Published December 21, 2016 | Version v1
Dataset Open

Raw BRCA1/2 variants in breast cancer patients and healthy relatives produced with GATK.

Creators

  • 1. Institute of Molecular Biology NAS RA

Description

Aligned sequencing data is available in the NCBI Sequence Read Archive (SRA, https://www.ncbi.nlm.nih.gov/sra/) under accession SRP095082. Variants were called using GATK HaplotypeCaller (version 3.6). After joint performing joint genotyping multi-sample vcf file was generated. Next, SNPs and indels were extracted into two different vcf files and specific set of filters were applied for each case.

 

File descriptions

Datasets

BRCA_SNVs.vcf - this file contains SNPs called with GATK and hard filters applied. Following filtering options were applied: "QD < 2.0", "FS > 60.0", "MQ < 40.0",  "MQRankSum < -12.5", "ReadPosRankSum < -8.0", "SB < -0.10" , "DP < 10" , "GQ < 30" , and "SOR > 3.0"
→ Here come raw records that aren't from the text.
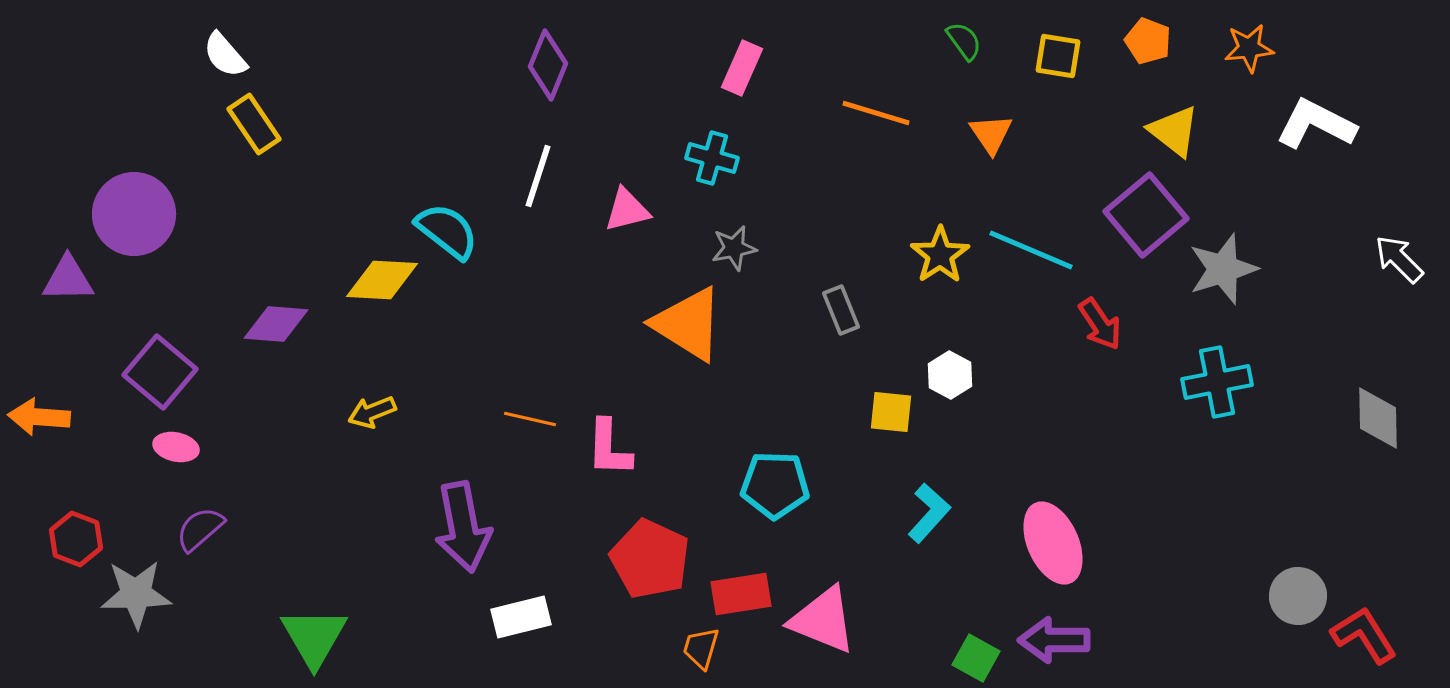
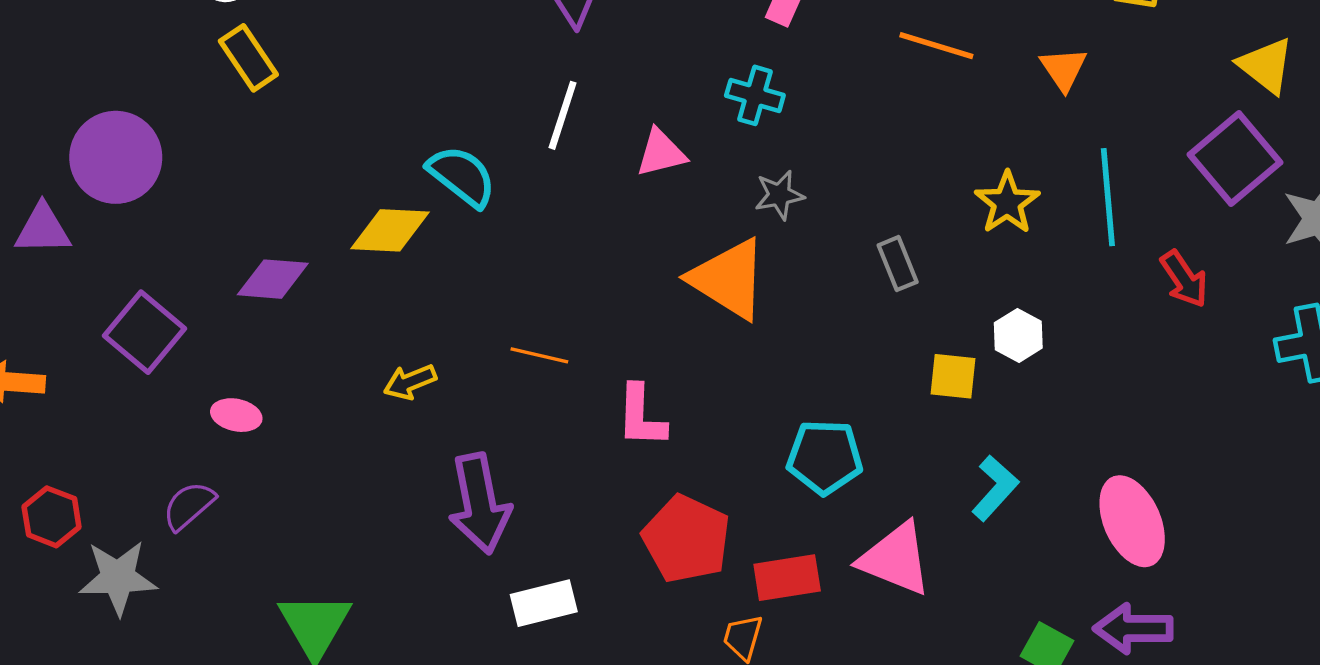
cyan line: (1031, 250) -> (1108, 197), turned 62
yellow arrow: (372, 412) -> (410, 382), moved
orange line: (530, 419) -> (539, 355), moved
pink ellipse: (176, 447) -> (236, 415), moved
pink triangle: (823, 620) -> (895, 559), moved

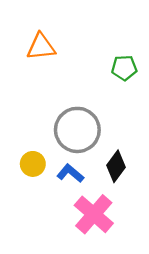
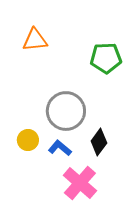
green pentagon: (124, 68) -> (106, 58), size x1.4

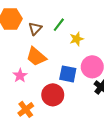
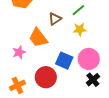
green line: (59, 25) -> (78, 10), moved
brown triangle: (35, 29) -> (55, 19), moved

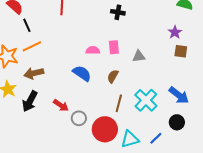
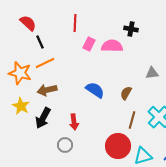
pink rectangle: (114, 47) -> (89, 44), moved, turned 32
pink semicircle: (93, 50) -> (112, 46), moved, size x1.5
red arrow: (61, 105) -> (74, 122), turned 49
gray circle: (79, 118) -> (65, 145), moved

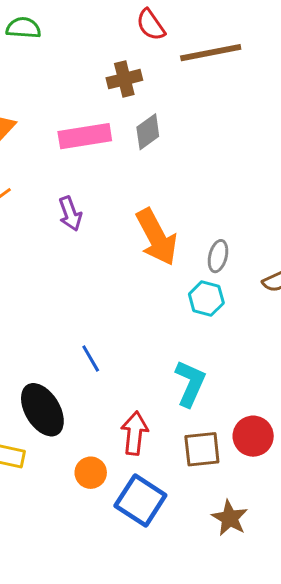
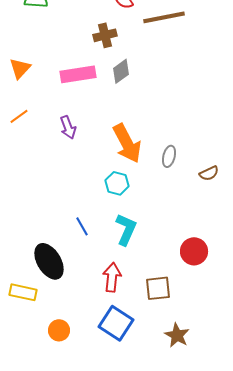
cyan hexagon: (206, 299) -> (117, 183), moved
cyan L-shape: (190, 383) -> (126, 229), moved
red circle: (253, 436) -> (194, 251), moved
orange circle: (91, 473) -> (59, 330), moved

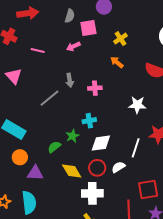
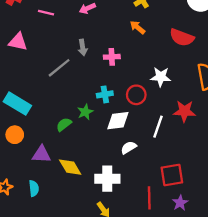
pink triangle: (14, 76) -> (18, 42), turned -36
orange circle: (20, 157) -> (15, 135), moved
white semicircle: (118, 167) -> (129, 148), moved
red circle: (97, 168) -> (136, 95), moved
yellow diamond: (72, 171) -> (70, 167), moved
cyan semicircle: (29, 203) -> (34, 188), size x0.6

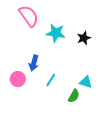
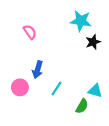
pink semicircle: (29, 16) -> (30, 32), moved, size x0.6
cyan star: (56, 33) -> (81, 21), moved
BRCA_indels.vcf - This file contains indels called with GATK and hard filters applied. Following filtering options were applied: "QD < 2.0", "FS > 200.0", "ReadPosRankSum < -20.0", "InbreedingCoeff < -0.8", "SOR > 10.0".

 

Scripts package (scritps.zip)

Scripts.zip file contains scripts and supporting files for genotype calling and filtering. 

raw.variant.caling.sh – bam files preprocessing, alignment refining and raw genotype calling with HaplotypeCaller.

genotyping_and_filtering.sh – joint genotyping, variant hard filtering and callset refinement.

LIST.txt – supporting file that contains bam filenames containing aligned reads.

sample_order.txt – supporting file for sample renaming.

 

Reference files (hg19) used in variant calling scripts

Reference files can be downloaded from GATK bundle web-site at https://software.broadinstitute.org/gatk/download/bundle.  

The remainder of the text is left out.